The Art of Making a Bangin' Sandwich!

Cold Turkey- Hot Turkey
 
 
 
 
 
 
 
Both sandwiches were essentially made the same way, but the hot sandwich was placed in the oven on broil after sprinkling cheese on top. The cold sandwich has a fried cheese (I know it's not healthy, but it's so good).
 
Ingredients:
 
Get a nice French or Italian crusty bread (I bought mine on sale at Harris Teeters)
Thin sliced turkey meat (or whatever you like)
Tomatoes (thinly sliced)
Shredded Lettuce or mixed greens (optional...I didn't use any)
Red Bell Peppers (julienne- optional)
vinegar
olive oil
salt
pepper
oregano or Italian herbs (optional)
Mayonnaise
shredded cheddar cheese (I made fried cheese for the cold sandwich)
 
Chips on the side and pickle (you can make your own quick pickles with cucumber in vinegar and salt solution or you can get pickling lye ahead of time to do the usual water, sugar, salt, lye solution).
 
By the way, julienne is a term that refers to thinly slicing something the long way.
 
 
 
 
 
 
 
 
So, I believe that the key to making a sandwich is proper layering of the ingredients, and proper application of wet ingredients to prevent sogginess. This is why I no longer eat at Subway, which has too soft bread that gets soggy after they squirt a pint of vinegar and oil on it!
 
I cut the loaf of bread in half, and spread mayo evenly on either side of the bread. I layer the meat on the bread (I don't like too much meat, but my husband does, so that's up to the individual). Place the tomatoes, thinly sliced on top of the meat, the fried cheese goes on the other half of the bread.
After the tomatoes and other vegetables (if you choose to use them) are placed on the meat, sprinkle salt and pepper on the vegetables and then sprinkle a cap full of vinegar and a cap full of olive oil over the salted and peppered veggies.
 
For the fried cheese (it's an art, and you don't have to do this, if you don't feel like trying):
 
 
I prefer a cast iron pan for this
butter (just a pat)
cheddar cheese (shredded is what I always use)
 
 
 
I heat the pan to medium, and I put the pat of butter in the cast iron pan to melt (be careful not to burn it).

 
I spread it around in the pan.

 
Once it gets like this, I turn the heat to high for like 10 seconds, and then I turn the pan off completely. Then I start to scrape at the edges with a spoon.

 
I kind of peel it up at one edge with the spoon, and I keep a plate close by to transfer it quickly and to allow it to cool. Be careful not to scrunch it up while it's still too hot.
 


 You can see that this is greasy and probably not very healthy, but it's so delicious.
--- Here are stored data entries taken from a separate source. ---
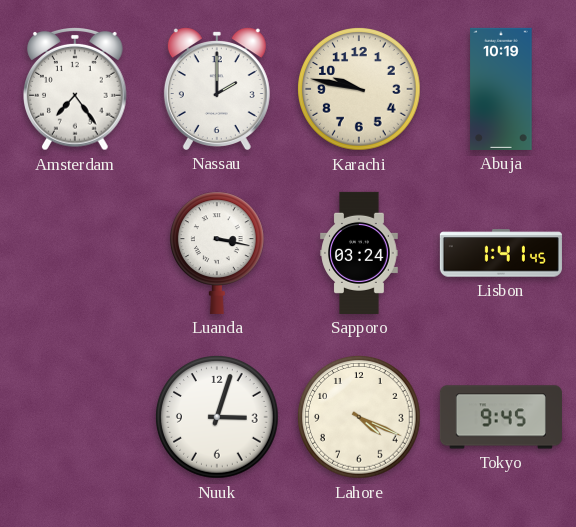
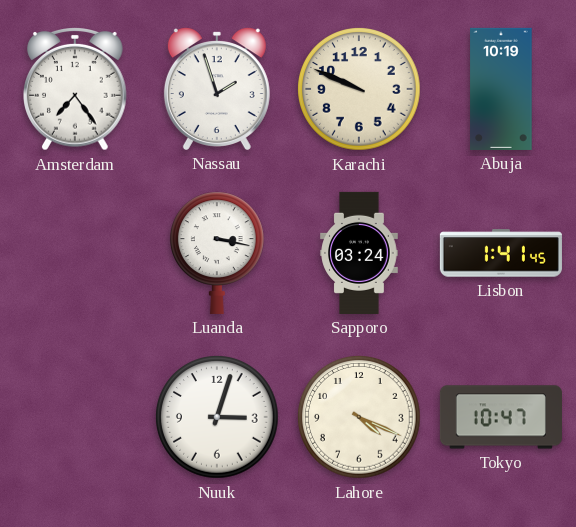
Nassau: 2:00 -> 1:57
Karachi: 9:47 -> 9:49
Tokyo: 9:45 -> 10:47
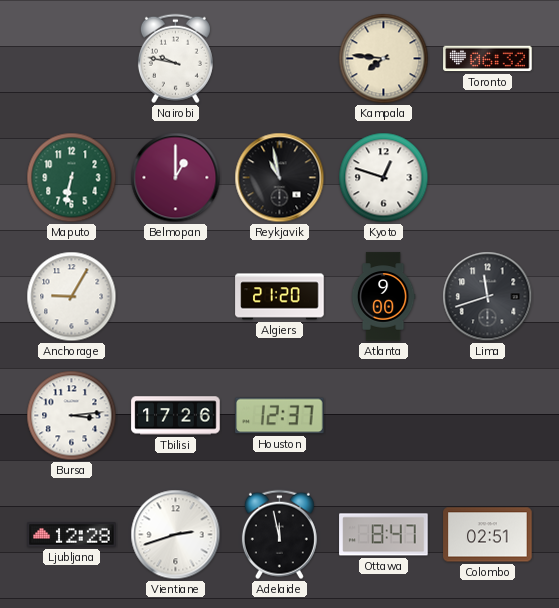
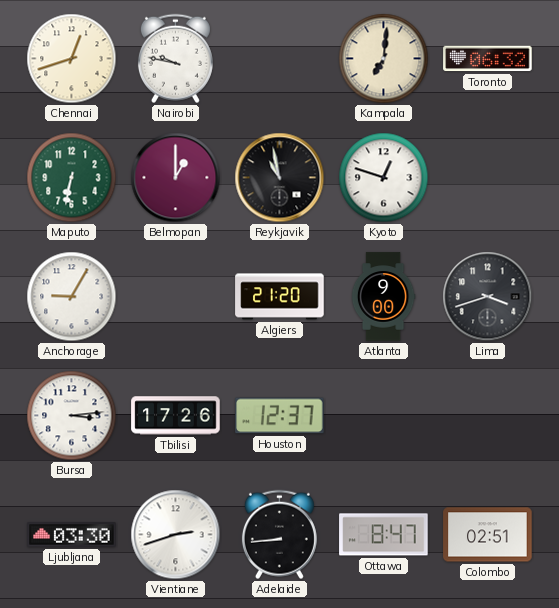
Chennai: none -> 12:42
Kampala: 7:46 -> 7:01
Lima: 11:42 -> 3:42
Ljubljana: 12:28 -> 03:30
Adelaide: 11:58 -> 8:44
So, I call anything that I put fried cheese on a "heart attack waiting to happen".
 
My Pickles:
I bought terrible pickles from the $1 store, and I emptied the liquid and replaced it with vinegar, salt, pepper and garlic.
 
Homemade chips:
Potato (sliced thin with a potato peeler)
Oil for frying
slice potatoes using a potato peeler to make chip slices
Allow oil to get hot (medium high)
flash fry the sliced potatoes in hot oil, by placing the slices carefully in the oil (try not to clump them on top of one another, and try to quickly drop a slice or two at a time, being careful not to burn the chips).


 
The cold sandwich is depicted above, and you can place the fried cheese on the half that is opposite the meat and veggies. Close your sandwich, cut it in half and place it on a plate with some chips or fries, and now you're ready to eat!



For the hot sandwich in the picture above, just sprinkle shredded cheese on top and place in the oven on broil only long enough to allow the cheese to melt (so watch it because depending on your broiler, this could happen in a minute).